Transcribe the full listing below, word for word, without pictures.

-- Material for this exercise follows --

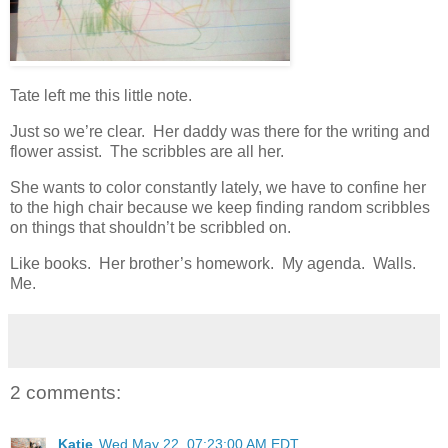
Tate left me this little note.
Just so we’re clear. Her daddy was there for the writing and
flower assist. The scribbles are all her.
She wants to color constantly lately, we have to confine her
to the high chair because we keep finding random scribbles
on things that shouldn’t be scribbled on.
Like books. Her brother’s homework. My agenda. Walls.
Me.
2 comments:
Katie
Wed May 22, 07:23:00 AM EDT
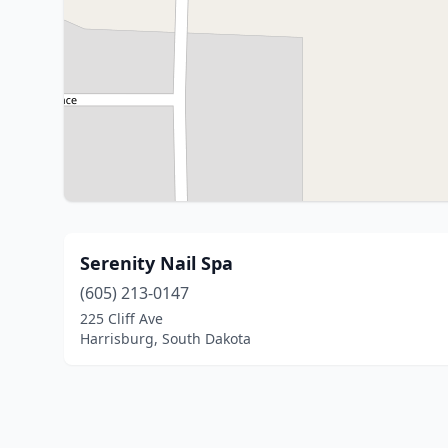
Serenity Nail Spa
(605) 213-0147
225 Cliff Ave
Harrisburg, South Dakota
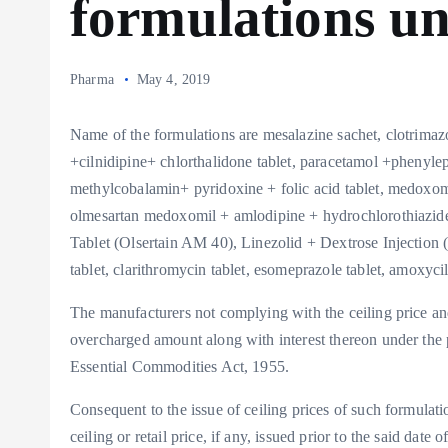
formulations u
Pharma
May 4, 2019
Name of the formulations are mesalazine sachet, clotrim
+cilnidipine+ chlorthalidone tablet, paracetamol +phenyl
methylcobalamin+ pyridoxine + folic acid tablet, medoxomi
olmesartan medoxomil + amlodipine + hydrochlorothiazide
Tablet (Olsertain AM 40), Linezolid + Dextrose Injection (
tablet, clarithromycin tablet, esomeprazole tablet, amoxycill
The manufacturers not complying with the ceiling price and 
overcharged amount along with interest thereon under the 
Essential Commodities Act, 1955.
Consequent to the issue of ceiling prices of such formulation
ceiling or retail price, if any, issued prior to the said date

-- Material for this exercise concluded --

--- Solution for this problem ---
Tate left me this little note.
Just so we’re clear. Her daddy was there for the writing and
flower assist. The scribbles are all her.
She wants to color constantly lately, we have to confine her
to the high chair because we keep finding random scribbles
on things that shouldn’t be scribbled on.
Like books. Her brother’s homework. My agenda. Walls.
Me.
2 comments:
Katie
Wed May 22, 07:23:00 AM EDT
Serenity Nail Spa
(605) 213-0147
225 Cliff Ave
Harrisburg, South Dakota
formulations u
Pharma
May 4, 2019
Name of the formulations are mesalazine sachet, clotrim
+cilnidipine+ chlorthalidone tablet, paracetamol +phenyl
methylcobalamin+ pyridoxine + folic acid tablet, medoxomi
olmesartan medoxomil + amlodipine + hydrochlorothiazide
Tablet (Olsertain AM 40), Linezolid + Dextrose Injection (
tablet, clarithromycin tablet, esomeprazole tablet, amoxycill
The manufacturers not complying with the ceiling price and 
overcharged amount along with interest thereon under the 
Essential Commodities Act, 1955.
Consequent to the issue of ceiling prices of such formulation
ceiling or retail price, if any, issued prior to the said date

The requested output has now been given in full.